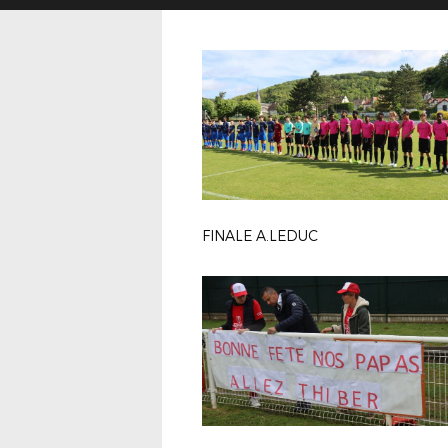
FINALE A.LEDUC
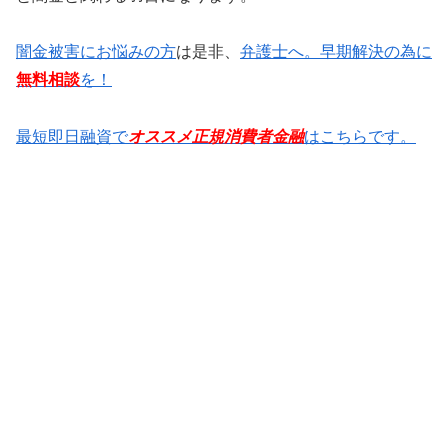
闇金被害にお悩みの方
は是非、
弁護士へ。早期解決の為に
無料相談
を！
最短即日融資で
オススメ正規消費者金融
はこちらです。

◆ ◆ ◆ ◆

Task description:
Go through the data above and transcribe it in full, omitting any image.

Expected answer:
FINALE A.LEDUC
闇金被害にお悩みの方
は是非、
弁護士へ。早期解決の為に
無料相談
を！
最短即日融資で
オススメ正規消費者金融
はこちらです。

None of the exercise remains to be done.